Like many people in the Gen X cohort, I encountered Sinéad O’Connor when I was a teenager and she was an emerging pop star. I first remember the video for “Mandinka,” where I heard her incredible ability to reach for a whispery high note then dive for a growling low note. Sometimes the change was crisp and clean; sometimes there was a hitch that reminded me of the “lonesome holler” in American bluegrass music. I took her completely at face value: shaved head, black boots, unapologetic stance with a mirrored guitar blinding the camera. I did not find this off-putting or needlessly defiant. I thought she was someone who knew herself in the way that I wished, as a teenager, that I knew myself. I knew nothing else at all about her.
This is where The Last Interview begins, these early years, and it stretches across O’Connor’s career through her retirement around the turn of the millennium and into her second stretch of making music and writing a memoir in the twenty-first century. The interviews throw a certain light on how O’Connor thinks and speaks, but the collection really shines a Klieg light on music and pop culture journalism, and its relation to a controversial star, over the course of more than thirty years.
Take, for example, Sinéad’s famously shaved head. She offers stories of its beginning at nearly every stage of her career, and the stories say as much about her self perception as about how she is perceived by media and culture. In the first interview, conducted by Kate Holmquist for The Irish Times in 1986 when O’Connor was nineteen, she says:
I have a skinhead, but I’m not a skinhead. I have the haircut because it makes me feel clear; it makes me feel good.
The next interview, by Barry Egan for NME in 1988, is the absolute worst of music journalism—overblown and more taken with itself than the subject of the interview. She’s much pricklier here, and she only mentions her hair when asked what she looks like: “Shaved head. Small. Thin. Not very thin though. I’ve got really, real horrible legs and a big nose.”
David Wild’s Rolling Stone interview comes after the success of I Do Not Want What I Haven’t Got in 1993, an album that I can sing every word to still, if you ask.

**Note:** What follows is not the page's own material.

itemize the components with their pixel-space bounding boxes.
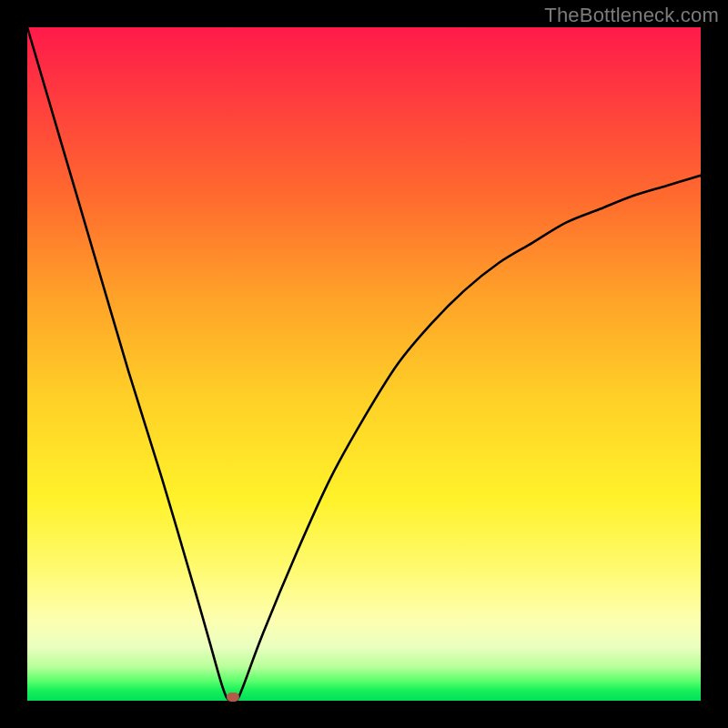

Wild seems genuinely interested in her thought processes during the course of this conversation. And yet he brings a tangent back on track by saying, “Let’s talk hair.” And O’Connor does, but her story at this point in her career shines the light from a different angle, one with a current of defiant agency:
Years ago, Chris Hill and Nigel Grainge [the heads of Ensign Records, O’Connor’s label] wanted me to wear high-heel boots and tight jeans and grow my hair And I decided that they were so pathetic that I shaved my head so there shouldn’t be any further discussion. I also did it for other reasons, but that told them.
This is a reaction to being told what to do and how to present herself rather than, as she said in 1986, making her “feel clear.” She’s also straightforward with Wild about the fact that she doesn’t find herself attractive or consider herself a sex symbol or role model no matter what her hair looks like or how she dresses.

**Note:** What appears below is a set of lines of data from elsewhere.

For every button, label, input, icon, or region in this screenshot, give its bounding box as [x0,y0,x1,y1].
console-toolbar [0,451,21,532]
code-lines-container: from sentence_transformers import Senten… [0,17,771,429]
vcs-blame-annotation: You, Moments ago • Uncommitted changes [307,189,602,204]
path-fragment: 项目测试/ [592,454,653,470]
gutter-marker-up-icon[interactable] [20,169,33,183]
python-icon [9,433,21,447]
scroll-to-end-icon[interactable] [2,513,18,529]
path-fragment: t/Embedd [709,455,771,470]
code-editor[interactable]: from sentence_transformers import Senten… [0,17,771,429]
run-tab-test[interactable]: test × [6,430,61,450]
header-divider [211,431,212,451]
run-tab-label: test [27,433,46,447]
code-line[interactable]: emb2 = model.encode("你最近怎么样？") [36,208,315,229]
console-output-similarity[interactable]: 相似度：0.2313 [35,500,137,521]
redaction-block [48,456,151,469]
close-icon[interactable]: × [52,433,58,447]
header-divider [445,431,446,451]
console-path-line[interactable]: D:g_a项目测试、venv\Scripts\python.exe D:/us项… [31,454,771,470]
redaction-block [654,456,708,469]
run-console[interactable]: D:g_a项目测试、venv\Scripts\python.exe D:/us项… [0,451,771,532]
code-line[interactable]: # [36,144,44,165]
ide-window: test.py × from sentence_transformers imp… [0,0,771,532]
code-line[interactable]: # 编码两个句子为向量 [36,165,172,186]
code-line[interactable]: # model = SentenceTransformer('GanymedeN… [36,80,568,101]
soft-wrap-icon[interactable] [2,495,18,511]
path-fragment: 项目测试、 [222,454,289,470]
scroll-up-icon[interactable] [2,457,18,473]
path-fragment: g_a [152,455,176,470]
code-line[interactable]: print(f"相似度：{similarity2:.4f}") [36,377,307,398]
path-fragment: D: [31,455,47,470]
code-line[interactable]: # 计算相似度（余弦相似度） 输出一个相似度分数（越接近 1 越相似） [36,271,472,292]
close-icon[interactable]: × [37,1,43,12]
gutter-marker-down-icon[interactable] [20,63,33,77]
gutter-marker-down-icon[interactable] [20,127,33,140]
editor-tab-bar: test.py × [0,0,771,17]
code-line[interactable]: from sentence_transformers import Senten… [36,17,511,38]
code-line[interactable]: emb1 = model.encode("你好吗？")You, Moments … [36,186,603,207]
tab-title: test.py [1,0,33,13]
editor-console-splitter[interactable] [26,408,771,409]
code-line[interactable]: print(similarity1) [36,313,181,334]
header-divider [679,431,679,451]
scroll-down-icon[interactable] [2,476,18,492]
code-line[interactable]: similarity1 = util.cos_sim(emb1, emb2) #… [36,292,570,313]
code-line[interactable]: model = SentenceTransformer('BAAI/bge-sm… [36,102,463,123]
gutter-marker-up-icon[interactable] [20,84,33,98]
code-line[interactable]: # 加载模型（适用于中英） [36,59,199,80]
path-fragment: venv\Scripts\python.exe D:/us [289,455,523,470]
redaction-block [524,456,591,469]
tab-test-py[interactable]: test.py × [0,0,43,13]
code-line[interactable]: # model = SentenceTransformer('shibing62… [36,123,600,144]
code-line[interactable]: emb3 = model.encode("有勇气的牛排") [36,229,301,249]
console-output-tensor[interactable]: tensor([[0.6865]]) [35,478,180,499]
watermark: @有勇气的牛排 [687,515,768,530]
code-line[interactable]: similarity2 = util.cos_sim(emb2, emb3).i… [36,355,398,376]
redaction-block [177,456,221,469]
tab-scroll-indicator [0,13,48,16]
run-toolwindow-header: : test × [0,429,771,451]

Spin also did an interview around this time, conducted by the publisher himself, Bob Guccione, Jr. He considers her a powerful, talented genius, and his conversation with her goes very deep very quickly. She answers his short questions on spirituality and religion, child abuse, war, racism, the state of music, feminism pro and con, often at length. Eventually does ask if she’d grow her hair out if a man she loved asked her to, and she says no. (He’s skeptical throughout of her ability to feel complete without a man.) He asks if this “intimidation bit” is something she’s created, and she says “Absolutely,” though it’s “not a conscious creation” on her part.

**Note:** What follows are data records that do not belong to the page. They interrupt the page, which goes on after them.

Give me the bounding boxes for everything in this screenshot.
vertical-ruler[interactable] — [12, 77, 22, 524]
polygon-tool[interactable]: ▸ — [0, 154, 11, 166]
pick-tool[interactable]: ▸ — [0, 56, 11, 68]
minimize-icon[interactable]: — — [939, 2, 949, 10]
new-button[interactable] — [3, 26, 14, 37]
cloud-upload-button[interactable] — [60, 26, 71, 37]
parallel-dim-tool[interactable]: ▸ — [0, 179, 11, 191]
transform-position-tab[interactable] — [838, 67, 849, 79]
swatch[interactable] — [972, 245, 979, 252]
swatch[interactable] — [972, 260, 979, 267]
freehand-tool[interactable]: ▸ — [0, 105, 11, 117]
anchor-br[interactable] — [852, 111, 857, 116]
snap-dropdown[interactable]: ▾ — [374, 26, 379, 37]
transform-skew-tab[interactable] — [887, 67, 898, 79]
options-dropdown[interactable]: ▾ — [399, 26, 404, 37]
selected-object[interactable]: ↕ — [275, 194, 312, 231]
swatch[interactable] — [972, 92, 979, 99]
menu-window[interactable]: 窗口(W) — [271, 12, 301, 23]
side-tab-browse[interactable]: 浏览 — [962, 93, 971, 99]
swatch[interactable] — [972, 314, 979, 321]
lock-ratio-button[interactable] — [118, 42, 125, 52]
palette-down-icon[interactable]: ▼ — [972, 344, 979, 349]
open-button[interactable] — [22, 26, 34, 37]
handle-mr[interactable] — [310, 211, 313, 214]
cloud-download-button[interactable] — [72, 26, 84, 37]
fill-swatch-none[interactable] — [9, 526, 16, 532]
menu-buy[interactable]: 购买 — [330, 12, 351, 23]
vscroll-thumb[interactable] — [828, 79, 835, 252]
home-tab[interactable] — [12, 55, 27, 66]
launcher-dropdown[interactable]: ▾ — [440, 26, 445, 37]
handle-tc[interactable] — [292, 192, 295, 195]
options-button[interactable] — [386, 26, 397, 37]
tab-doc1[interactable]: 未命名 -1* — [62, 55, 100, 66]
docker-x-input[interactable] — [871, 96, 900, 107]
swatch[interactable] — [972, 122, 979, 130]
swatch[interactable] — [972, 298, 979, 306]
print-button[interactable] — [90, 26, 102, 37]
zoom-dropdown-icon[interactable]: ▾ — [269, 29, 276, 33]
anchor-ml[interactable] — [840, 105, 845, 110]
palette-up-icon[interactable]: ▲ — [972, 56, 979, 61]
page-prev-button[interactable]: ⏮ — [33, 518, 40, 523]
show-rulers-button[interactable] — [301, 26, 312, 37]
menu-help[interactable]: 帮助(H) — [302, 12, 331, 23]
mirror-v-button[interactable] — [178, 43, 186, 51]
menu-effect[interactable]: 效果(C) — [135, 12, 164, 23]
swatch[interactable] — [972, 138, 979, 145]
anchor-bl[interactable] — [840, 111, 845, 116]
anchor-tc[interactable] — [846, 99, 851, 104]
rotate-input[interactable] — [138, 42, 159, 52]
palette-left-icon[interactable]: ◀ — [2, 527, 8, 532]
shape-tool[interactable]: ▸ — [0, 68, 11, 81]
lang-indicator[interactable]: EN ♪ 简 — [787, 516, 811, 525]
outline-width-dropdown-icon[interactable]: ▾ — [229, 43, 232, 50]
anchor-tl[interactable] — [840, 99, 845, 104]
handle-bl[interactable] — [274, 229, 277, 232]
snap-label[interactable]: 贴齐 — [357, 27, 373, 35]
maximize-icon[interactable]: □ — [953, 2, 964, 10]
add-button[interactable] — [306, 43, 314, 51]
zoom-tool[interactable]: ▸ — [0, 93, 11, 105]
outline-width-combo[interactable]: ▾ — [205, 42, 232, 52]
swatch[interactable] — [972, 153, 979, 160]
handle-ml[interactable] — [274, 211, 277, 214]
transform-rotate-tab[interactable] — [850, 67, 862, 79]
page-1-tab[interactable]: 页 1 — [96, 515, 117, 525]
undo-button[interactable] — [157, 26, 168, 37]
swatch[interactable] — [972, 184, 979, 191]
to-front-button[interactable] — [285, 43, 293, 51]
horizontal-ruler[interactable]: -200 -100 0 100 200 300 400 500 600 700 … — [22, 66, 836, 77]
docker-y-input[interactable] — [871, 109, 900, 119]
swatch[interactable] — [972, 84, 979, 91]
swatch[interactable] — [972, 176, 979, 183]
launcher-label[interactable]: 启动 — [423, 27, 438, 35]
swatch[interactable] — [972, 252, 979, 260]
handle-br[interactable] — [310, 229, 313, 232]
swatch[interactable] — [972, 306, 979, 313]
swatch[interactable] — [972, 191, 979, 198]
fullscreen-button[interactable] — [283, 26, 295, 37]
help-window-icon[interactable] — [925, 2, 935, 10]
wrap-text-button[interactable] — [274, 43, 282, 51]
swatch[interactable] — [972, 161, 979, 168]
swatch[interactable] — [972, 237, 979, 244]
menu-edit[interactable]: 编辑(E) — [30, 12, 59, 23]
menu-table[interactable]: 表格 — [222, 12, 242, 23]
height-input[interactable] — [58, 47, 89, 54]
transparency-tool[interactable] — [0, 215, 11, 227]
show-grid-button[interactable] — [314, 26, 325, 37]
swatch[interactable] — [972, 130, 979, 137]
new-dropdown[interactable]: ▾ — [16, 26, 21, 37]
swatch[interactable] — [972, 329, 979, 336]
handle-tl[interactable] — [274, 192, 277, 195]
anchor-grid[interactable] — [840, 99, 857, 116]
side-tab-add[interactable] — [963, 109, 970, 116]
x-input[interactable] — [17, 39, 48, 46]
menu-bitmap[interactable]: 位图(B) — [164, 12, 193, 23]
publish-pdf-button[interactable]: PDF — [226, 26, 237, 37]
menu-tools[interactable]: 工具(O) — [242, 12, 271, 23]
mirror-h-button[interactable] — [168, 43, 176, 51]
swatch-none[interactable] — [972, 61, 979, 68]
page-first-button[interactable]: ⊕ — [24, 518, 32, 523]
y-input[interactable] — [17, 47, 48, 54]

SPIN: Isn’t that why you cut your hair?
O’Connor: No. I just refuse to allow it to make me become something else.
The conversation starts to veer away from the topic and toward the things she has to deal with as a public figure, but Guccione steers it back. He wonders if she shaved her head because she was a victim. Same story, new light:
First of all, shaving my head to me was never a conscious thing. I was never making a statement. I just was bored one day and I wanted to shave my head, and that was literally all there was to it. I already had it shaved on the sides and it was about as far as I could go. I think fiddling with the hair is a huge subconscious statement, yeah. Yeah, I suppose it Is a subconscious rejection of conformity and of the family and everything that the word “family” can mean. I’m growing it now.
This version of the story seems to swing back toward feeling clear. It doesn’t mention the label guys. In the Rolling Stone interview, she leaves room for “other reasons” besides telling men in power to fuck off. The boredom and an indifference to conformity she expresses in the Spin interview are enough “other reasons” for most people to shave off the rest of an undercut.
As she ages, her hair becomes less of a subject of fascination. For one thing, she steps out of the spotlight to raise her children, which she discusses for the Irish Independent. When she’s interviewed in 2005 about her album of Rastafarian songs for Inside Entertainment, she is asked late in the conversation if she would grow dreads; she would not. During a radio interview in 2007, her hair is only mentioned in passing. In a long discussion ranging from faith to her recording process, Jody Denberg notes that the media “liked to talk about your hair or your sexuality or other tabloid stuff,” and no more is said about it.
The zeitgeist (and the range of hairstyles considered acceptable across genders) had changed by the 2010s. For a 2014 interview in Pride magazine, Chris Azzopardi asks about her shaved head as a “symbol of identity and empowerment.” O’Connor’s brief answer encompasses the self-determination of her early stories, the rebellious reaction of her pop star era, and the acceptance that can come with time:
I’m quite pleased that I look the way I look, and I guess I associated the hairdo with me. I don’t feel like me if I don’t have my head shaved. And yeah, it does mean, too, I can put on a dress and I’m still not selling what everyone else wants me to sell.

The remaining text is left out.